Exercise >>
Please filter the entries and return only the lines that include "fill".

+++ Records supplied

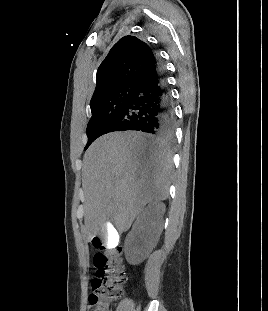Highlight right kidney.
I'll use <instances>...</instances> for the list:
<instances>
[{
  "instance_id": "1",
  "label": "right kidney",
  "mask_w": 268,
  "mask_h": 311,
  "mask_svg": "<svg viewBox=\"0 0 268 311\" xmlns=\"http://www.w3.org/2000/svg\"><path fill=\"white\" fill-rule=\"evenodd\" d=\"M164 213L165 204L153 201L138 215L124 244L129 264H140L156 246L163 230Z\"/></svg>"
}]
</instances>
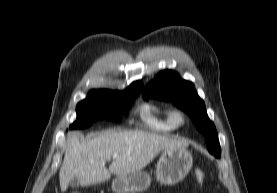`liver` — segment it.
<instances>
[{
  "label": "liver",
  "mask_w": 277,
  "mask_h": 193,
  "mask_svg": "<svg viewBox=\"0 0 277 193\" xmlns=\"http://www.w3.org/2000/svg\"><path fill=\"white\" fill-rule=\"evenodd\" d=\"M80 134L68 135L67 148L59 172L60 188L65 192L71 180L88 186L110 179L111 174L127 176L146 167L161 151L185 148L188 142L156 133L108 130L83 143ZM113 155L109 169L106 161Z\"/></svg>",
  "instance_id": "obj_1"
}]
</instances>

++++++

Solution below >>
  "mask_svg": "<svg viewBox=\"0 0 268 311\" xmlns=\"http://www.w3.org/2000/svg\"><path fill=\"white\" fill-rule=\"evenodd\" d=\"M164 213L165 204L153 201L138 215L124 244L129 264H140L156 246L163 230Z\"/></svg>"
  "mask_svg": "<svg viewBox=\"0 0 277 193\" xmlns=\"http://www.w3.org/2000/svg\"><path fill=\"white\" fill-rule=\"evenodd\" d=\"M80 134L68 135L67 148L59 172L60 188L65 192L71 180L88 186L110 179L111 174L127 176L146 167L161 151L185 148L188 142L156 133L108 130L83 143ZM113 155L109 169L106 161Z\"/></svg>",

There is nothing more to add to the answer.